In molecular biology, the location of specific molecules in organelles and cells at the microscopic level has gained prominence in recent years through the development of a wide range of cytochemical techniques. These techniques are based upon the property that specific markers can be chemically coupled to a wide variety of molecules. Examples are fluorescent markers for light microscopy and electron-dense markers, such as ferritin or colloidal gold, for electron microscopy. The use of poly- and monoclonal antibodies has widened the possibility of localization to essentially every particle that can invoke an immunogenic response. The antibodies produced can be bound to markers used in microscopy and the distribution of the molecules of interest visualized directly by 1, 2-, or 3-step labeling procedures (1).
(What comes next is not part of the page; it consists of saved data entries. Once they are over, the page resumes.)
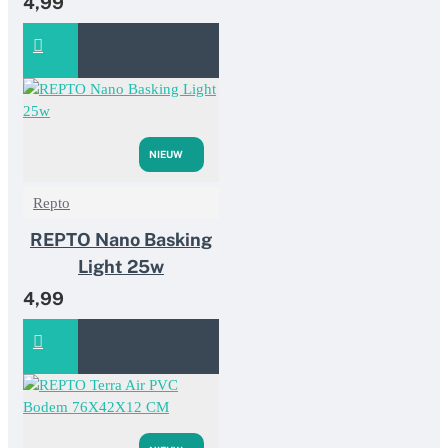
4,99
NIEUW
Repto
REPTO Nano Basking
Light 25w
4,99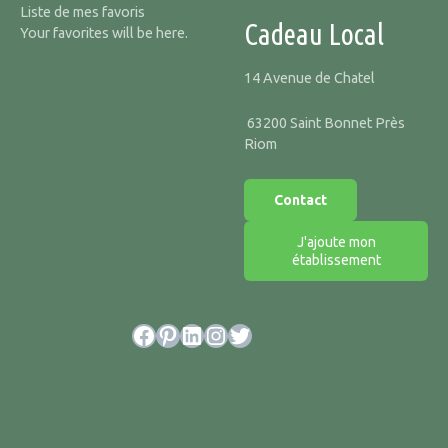
Liste de mes favoris
Cadeau Local
Your favorites will be here.
14 Avenue de Chatel
63200 Saint Bonnet Près
Riom
Contact
J'ajoute mon
établissement
Facebook
Pinterest
LinkedIn
Instagram
Twitter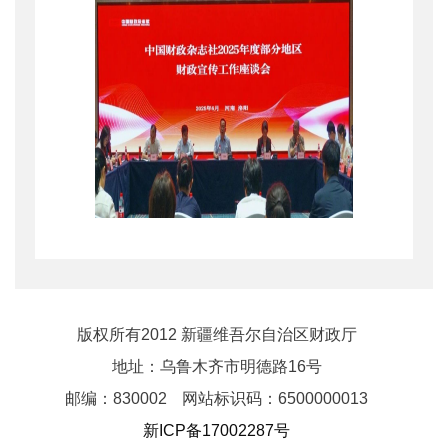
会议指出，财政是国家治
版权所有2012 新疆维吾尔自治区财政厅
理的基础和重要支柱，党中央
地址：乌鲁木齐市明德路16号
邮编：830002
网站标识码：6500000013
治国理政、当家理财，财政有
新ICP备17002287号
力有效做好服务保障工作。如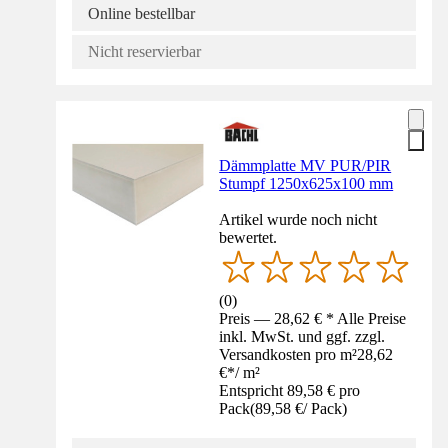
Online bestellbar
Nicht reservierbar
Dämmplatte MV PUR/PIR
Stumpf 1250x625x100 mm
Artikel wurde noch nicht
bewertet.
(
0
)
Preis — 28,62 € * Alle Preise
inkl. MwSt. und ggf. zzgl.
Versandkosten pro m²
28,62
€
*
/
m²
Entspricht 89,58 € pro
Pack
(
89,58 €
/
Pack
)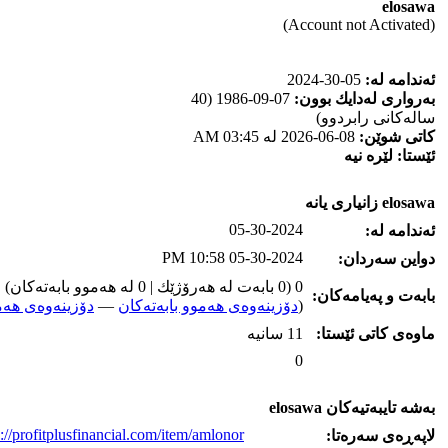
elosawa
(Account not Activated)
ئه‌ندامه‌ له‌:
05-30-2024
به‌رواری له‌دایك بوون:
07-09-1986 (40
ساله‌كانی رابردوو)
كاتی شوێن:
08-06-2026 له‌ 03:45 AM
ئێستا:
لێره‌ نیه‌
elosawa زانیاری یانه‌
05-30-2024
ئه‌ندامه‌ له‌:
05-30-2024 10:58 PM
دواین سه‌ردان:
0 (0 بابه‌ت له‌ هه‌رۆژێك | 0 له‌ هه‌موو بابه‌ته‌كان)
بابه‌ت و په‌یامه‌کان:
(
دۆزینه‌وه‌ی هه‌موو بابه‌ته‌کان
—
دۆزینه‌وه‌ی هه‌م
ماوه‌ی كاتی ئێستا:
11 سانیه‌
0
به‌شه‌ تایبه‌تیه‌کان elosawa
s://profitplusfinancial.com/item/amlonor/
لاپه‌ڕه‌ی سه‌ره‌تا: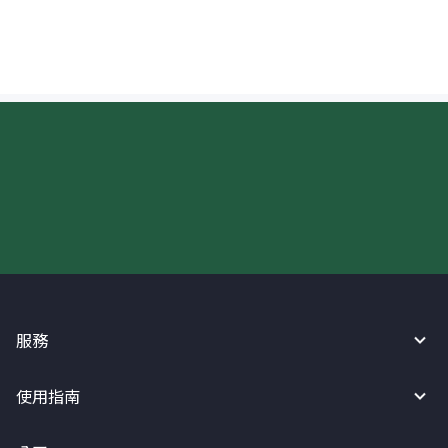
寫？
現在請使用匯寶利！
服務
使用指南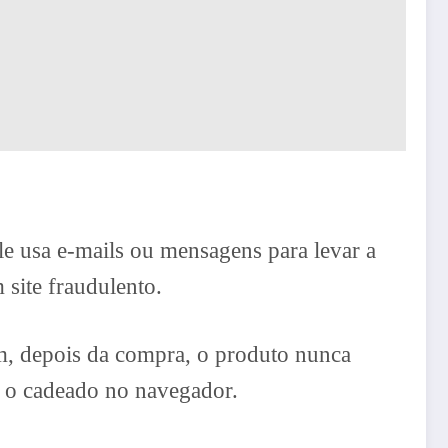
le usa e-mails ou mensagens para levar a
 site fraudulento.
m, depois da compra, o produto nunca
o o cadeado no navegador.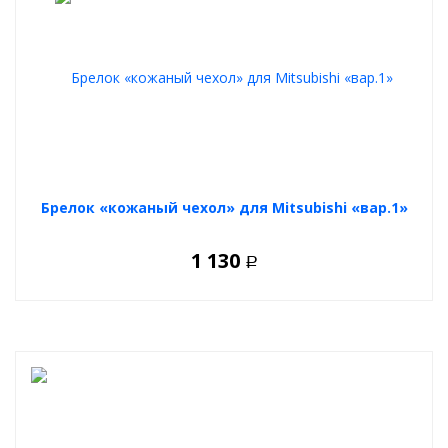
Брелок «кожаный чехол» для Mitsubishi «вар.1»
1 130
Р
Immunocytochemistry is the application of antibodies in labeling protocols and must be performed in an aqueous environment to ensure that the antigen detectability is accurate and reproducible. Hence, cryotechniques are much preferred over the classical technique of chemical fixation, dehydration, and plastic embedment, which usually results in a loss of antigenicity. Along with cryofixation and cryosectioning, the use of colloidal gold is now commonplace. Colloidal gold has numerous advantages, among which are (i) it is electron dense and easily visualized in electron microscope images; (ii) various sizes of gold particles can be obtained, allowing double-labeling experiments; (iii) it can be easily complexed with a wide variety of ligands; and (iv) the maintenance of bioactivity of complexed molecules is excellent. Typically, the primary antibody binds to the antigen of interest and is visualized by labeling with a secondary antibody to which colloidal gold is conjugated in analogy to the use of fluorescent antibodies in immunofluorescence. With immunogold labeling, certain considerations should be addressed before starting (2). (i) Where is the antigen located? Additional preparative steps may be necessary to make the antigen accessible to the gold antibody. (ii) What is the nature of the antibody? A monoclonal antibody may not bind the antigenic site if the site is modified during electron microscope preparation; this problem is generally much less severe with cryotechniques. Polyclonal antiserum, which contains a number of different antibodies directed against more than one epitope on the antigen, is less susceptible to conformational changes or modification of the antigen. (iii) From which species were the antibodies derived? Care should be exercised to ensure that antibodies are raised to pure undenatured antigens in a species compatible with the labeling system.

A recent advance in photooxidation has allowed for precise correlative immunolocalization on the same specimen using fluorescent light and immunoelectron microscopies (3). With use of this technique, proteins can first be localized to individual cells or tissue types at the light microscope level with an antibody containing a suitable fluorescent label such as eosin. Subsequently, the protein can be further localized at the electron microscope level by illuminating the fluorophore in the presence of oxygen and diaminobenzidine. Fluorophores with a relatively poor quantum yield, such as eosin, produce reactive oxygen intermediates that oxidize the diaminobenzidine, producing a brown osmophilic polymer. Preparation of these specimens for electron microscopy by osmium fixation yields a highly localized osmium stain at the antigen. Fluorescence photooxidation can also be used with nucleic acid sequences by using biotinylated probes and an eosin-streptavidin conjugate (see Streptomycin).